Transcribed page contents:
•••

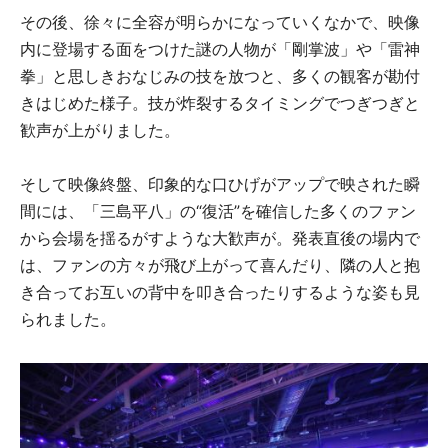
その後、徐々に全容が明らかになっていくなかで、映像
内に登場する面をつけた謎の人物が「剛掌波」や「雷神
拳」と思しきおなじみの技を放つと、多くの観客が勘付
きはじめた様子。技が炸裂するタイミングでつぎつぎと
歓声が上がりました。
そして映像終盤、印象的な口ひげがアップで映された瞬
間には、「三島平八」の“復活”を確信した多くのファン
から会場を揺るがすような大歓声が。発表直後の場内で
は、ファンの方々が飛び上がって喜んだり、隣の人と抱
き合ってお互いの背中を叩き合ったりするような姿も見
られました。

•••

Set down the data above word for word, leaving every picture out.

その後、徐々に全容が明らかになっていくなかで、映像
内に登場する面をつけた謎の人物が「剛掌波」や「雷神
拳」と思しきおなじみの技を放つと、多くの観客が勘付
きはじめた様子。技が炸裂するタイミングでつぎつぎと
歓声が上がりました。
そして映像終盤、印象的な口ひげがアップで映された瞬
間には、「三島平八」の“復活”を確信した多くのファン
から会場を揺るがすような大歓声が。発表直後の場内で
は、ファンの方々が飛び上がって喜んだり、隣の人と抱
き合ってお互いの背中を叩き合ったりするような姿も見
られました。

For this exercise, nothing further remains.